Information Extraction, Summarization and Question Answering
The LTI has made great strides in information extraction and question-answering since it began investigating the topic more than a decade ago. The institute’s ongoing focus is on machine learning algorithms that can be used by a QA system to automatically learn a new domain, in order to significantly reduce cost and development time for new applications. Work includes developing modular, multi-strategy architecture; a metrics and measurement framework for open advancement combining architecture, metrics and challenge-problem datasets to maximize the impact of incremental R&D on component- and system-level performance; language-independent QA algorithms and multilingual componentes; structured information retrieval and rank learning models to support more effective document and passage retrieval for question-answering; algorithms for answer scoring; and algorithms for source expansion.
Information Retrieval, Text Mining and Analytics
Information retrieval (IR) and text mining research develops tools that enable people to find, organize and analyze text-based information. This area of computer science has become increasingly important due to the rapid growth of digitized information, social networks and mobile computing. The LTI’s research on new algorithms and experimental methodologies advance the state of the art in information retrieval. We also produce community research infrastructure such as datasets, computational services and open-source software that support the broader scientific community in its efforts to move the field forward. Most past and current work in text mining has focused on converting text to structured information, leading to an emphasis on techniques like clustering, classification, and extraction of facts and entities. The LTI is making contributions to the underlying technologies applied to text mining and analytics, and exploring the use of large-scale computing to mine very large text datasets.
Knowledge Representation, Reasoning and Acquisition
Automatically extracting data from natural sources like text, speech, video and physical sensors is often limited and less than perfectly accurate. The LTI’s knowledge representation, reasoning and acquisition research develops algorithms for reaching reasonable conclusions from various types of approximate, incomplete and unreliable data. It includes techniques for explicit representation of uncertainty; reasoning and hypothesis verification based on uncertain data; and planning of additional data collection. Researchers working on these problems investigate a variety of approaches, including Bayesian statistics, explicit representation of uncertainty in numeric and nominal data as distributions that are refined and merged and used in planning and optimization under uncertainty, targeted information gathering, and integration of probabilistic reasoning with active and proactive learning.

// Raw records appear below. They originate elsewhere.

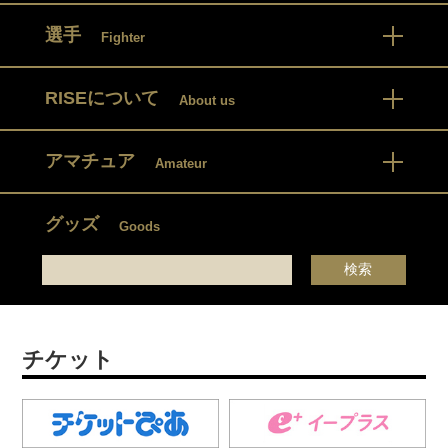
選手
Fighter
RISEについて
About us
アマチュア
Amateur
グッズ
Goods
チケット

Language Technologies for Education
Current language technologies work in the LTI lies in the area of intelligent tutors. Researchers are investigating how to automatically choose sentences for pronunciation practice that would be confusing to the listener, given the native language of the speaker and the semantics of the context. Other research looks at teaching the use of articles in English by showing students a text with a pull-down menu from which they can select “the,” “a” or nothing. Yet another project tests the effects of reading documents on interesting topics. In order to assess student progress, there is ongoing work on question generation. There is also work on educational games and ways to deliver language learning on small devices in novel, interesting ways. The LTI is also a pioneer in the use of games for language education.

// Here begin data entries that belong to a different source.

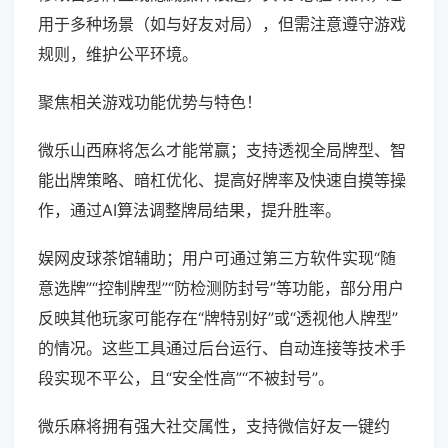
用于多种场景（如与好友对局），但需注意遵守游戏
规则，维护公平环境。
聚焦相关游戏功能优势与特色！
微乐山西麻将怎么才能常赢；支持透视全局牌型、智
能出牌策略、暗杠优化、提高好牌率及快速自摸等操
作，通过AI算法调整牌局结果，提升胜率。
娱网皮球茶馆辅助；用户可通过第三方软件实现“随
意选牌”“控制牌型”“防检测防封号”等功能，部分用户
反映其他玩家可能存在“牌特别好”或“透视他人牌型”
的情况。这些工具通过后台运行、自动连接等技术手
段实现不平公，且“安全性高”“不被封号”。
微乐麻将拥有强大社交属性，支持微信好友一键约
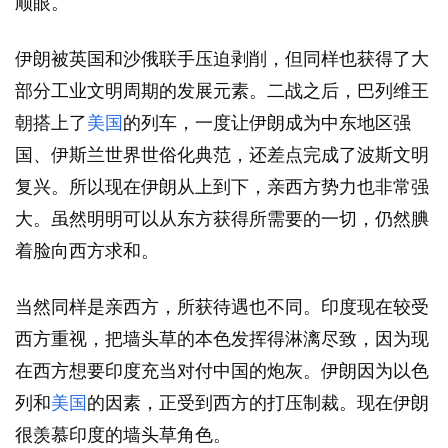
顺眼。
伊朗被英国和沙俄联手压迫剥削，但同样也获得了大
部分工业文明周期的发展元素。二战之后，巴列维王
朝搭上了
美国
的列车，一度让伊朗成为中东地区强
国、伊斯兰世界世俗化典范，还差点完成了波斯文明
复兴。所以现在伊朗从上到下，亲西方势力也非常强
大。虽然明明可以从东方获得所需要的一切，仍然腆
着脸向西方求和。
当然同样是亲西方，所获待遇也不同。印度现在较受
西方重视，把墙头草的本色发挥得淋漓尽致，因为现
在西方想要印度充当对付中国的炮灰。伊朗因为以色
列和
美国
的因素，正受到西方的打压制裁。现在伊朗
很羡慕印度的墙头草角色。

The LTI has a long history of research activity in machine translation. Current LTI MT research spans the spectrum of state-of-the-art topics in the field, including data-driven statistical-machine-learning-based approaches, where statistical models of translation equivalence are learned automatically from large volumes of parallel text. The institute’s research on statistical and data-driven MT investigates learning methods that incorporate deeper linguistic knowledge, primarily in syntax-annotated parallel-text and monolingual data. Other important research challenges include developing effective data-driven MT methods for languages with limited data resources, learning models of translation equivalence from non-parallel corpora, and dealing with morphologically rich and synthetic languages.

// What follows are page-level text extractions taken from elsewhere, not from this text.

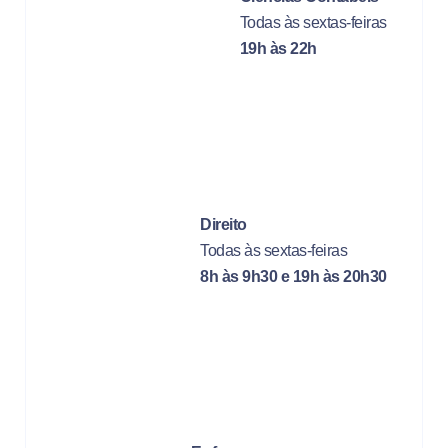
Todas às sextas-feiras
19h às 22h
Direito
Todas às sextas-feiras
8h às 9h30 e 19h às 20h30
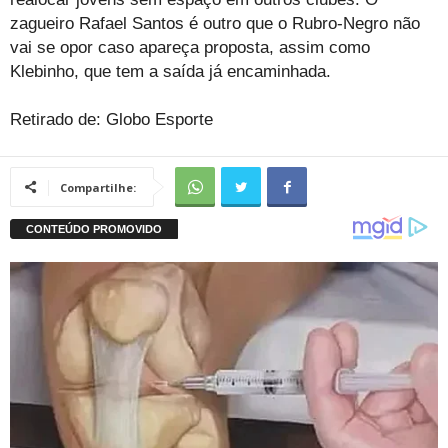
zagueiro Rafael Santos é outro que o Rubro-Negro não
vai se opor caso apareça proposta, assim como
Klebinho, que tem a saída já encaminhada.
Retirado de: Globo Esporte
Compartilhe:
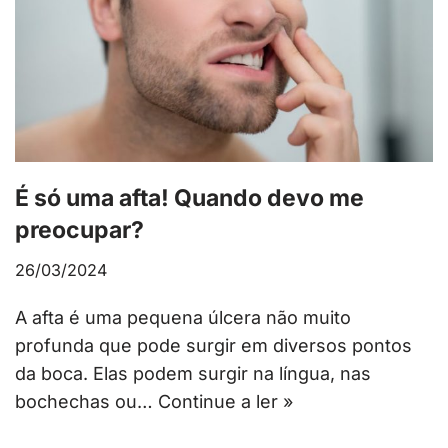
É só uma afta! Quando devo me
preocupar?
26/03/2024
A afta é uma pequena úlcera não muito
profunda que pode surgir em diversos pontos
da boca. Elas podem surgir na língua, nas
bochechas ou…
Continue a ler »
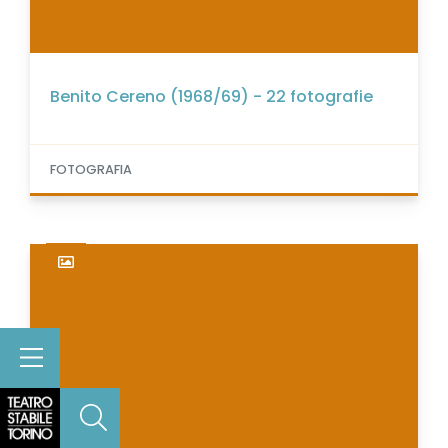
Benito Cereno (1968/69) - 22 fotografie
FOTOGRAFIA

Natural Language Processing/Computational Linguistics
The LTI boasts strong research programs in natural language processing, which develops representations and algorithms for linguistic data that support a wide range of applied technologies. Examples include part of speech tags, morphological segmentation and labeling, chunked phrases, parse trees, and semantic expressions, along with algorithms for mapping raw text into these representations. The aim is to use statistical modeling to automatically infer such mappings from data. This approach has become the dominant technique for building linguistic analyzers. As part of its natural language process and computational linguistics research, the LTI also investigates multimedia analysis and retrieval and interfaces. At the core of its vision is the desire to make video as accessible and searchable as text is today by intelligently combining the strengths of automated speech recognition, video analysis, natural language processing and interfaces to overcome the shortfalls inherent in the technology components.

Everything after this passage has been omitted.